See, that makes me feel better.

Thank God I’m going to England in May! I really, really need a trip to somewhere new.

Che Bird

It’s funny, being the one giving relationship advice. Ha ha. They say the ones who can’t do, teach. And the one’s who can’t teach, do.

I’m so excited for Rachel to come. It’s so soon. I think that may just be the first thing on my 2009 list. I’ve been thinking about it, and what is worth putting on the list. But I started this year off doing the same shit I’ve been doing, come on. Keep that shit away from my new list!

I am in a rut, I just have to admit it. But I refuse to whine about it in here.

But seriously, what the fuck. How do I get out of this rut?

Tra-la

It is ridiculously cold.
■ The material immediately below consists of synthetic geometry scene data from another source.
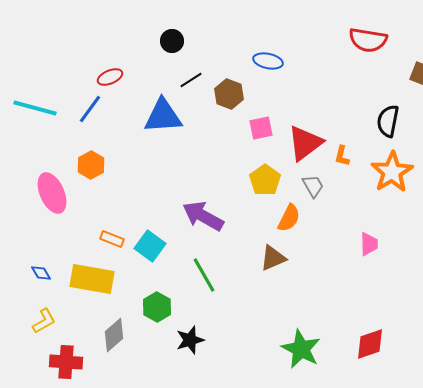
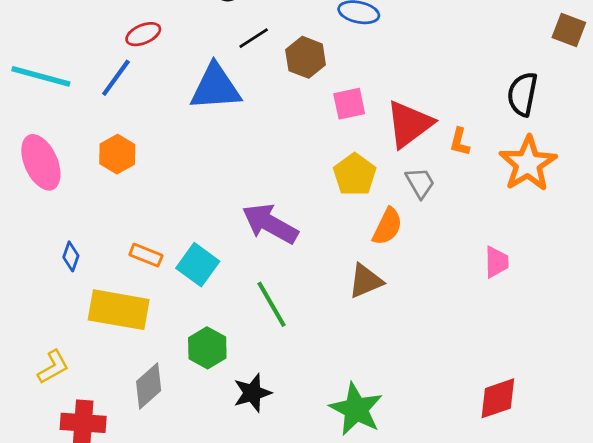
pink ellipse: (52, 193) -> (41, 162), moved
blue diamond: (41, 273) -> (71, 256), moved, turned 50
green star: (301, 349) -> (356, 409), moved

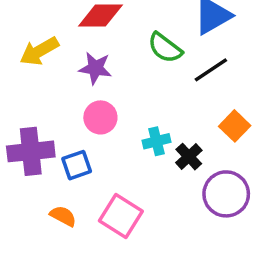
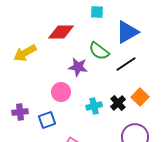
purple star: (95, 68) -> (78, 67), moved
purple cross: (31, 151) -> (20, 112), size x0.6
black cross: (189, 157) -> (118, 103), moved

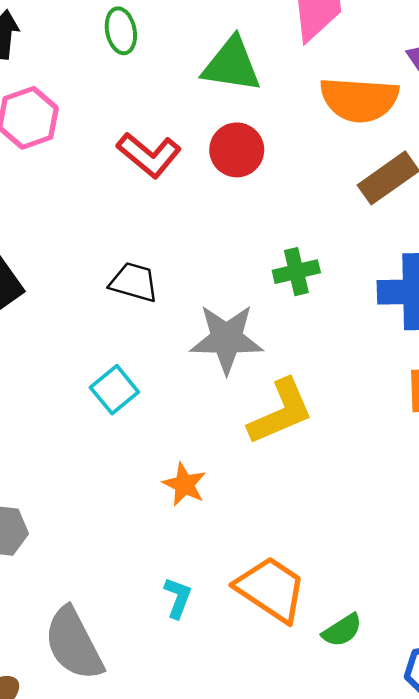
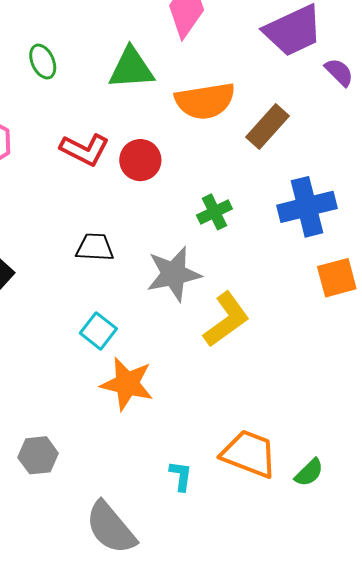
orange semicircle: (359, 100) -> (205, 101), moved
red circle: (237, 150) -> (140, 160), moved
orange star: (184, 484) -> (127, 384), moved, size x1.6

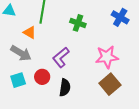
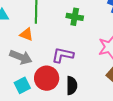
purple L-shape: (61, 57) -> (63, 55), turned 60
red circle: (42, 77) -> (47, 78), size x1.5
Now, it’s been worse yeah, but for some reason it feels frigid to me. It’s the wind. Anyway, that wouldn’t be such a big deal if I didn’t have to go now and try to find the Financial Aide office. I found a warm spot on the sidewalk, and my mood lifted. I miss Spring.
It was like when you’re in cold water and you find a warm spot… sometimes you don’t even care if it’s pee.

I’m going broke. Or, I’ve been broke and am now getting broker, which is only a moment away from broken. But this semester is paid, and without a loan, so thank you Mom. Now as long as I do well this semester she’ll never regret paying for my school sometimes.

I think I fear going out there more than I should. The wind..damn. I had to get up before 9 today and when I was going to sleep I was hoping I wouldn’t get that anxiety infested can’t sleep insomnia due to the fact that I had to get up in the morning, but then I realized it doesn’t matter. Either way I’ll get up and I’ll be fine. I’ve suffered through less hours of sleep.
And subsequently, I fell asleep in my first class.